State the number of lines with "副業アドセ" in the listing, leaving out everything else.
=-=-=
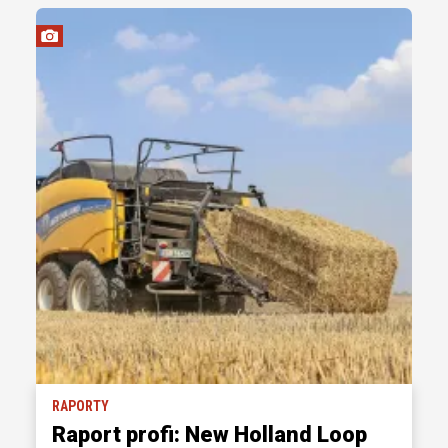
RAPORTY
Raport profi: New Holland Loop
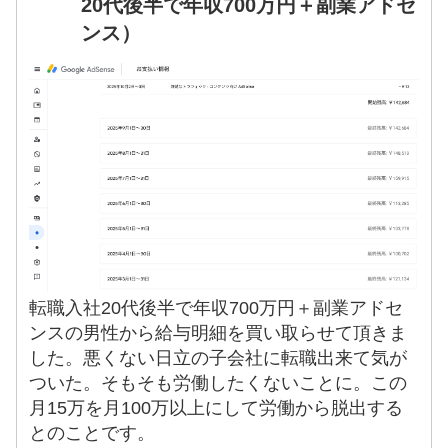
20代後半で年収700万円＋副業アドセ
ンス）
転職入社20代後半で年収700万円＋副業アドセ
ンスの男性から給与明細を買い取らせて頂きま
した。悪くない日立の子会社に転職出来て気が
ついた。そもそも労働したくないことに。この
月15万を月100万以上にして労働から脱出する
とのことです。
=-=-=
Your solution:
2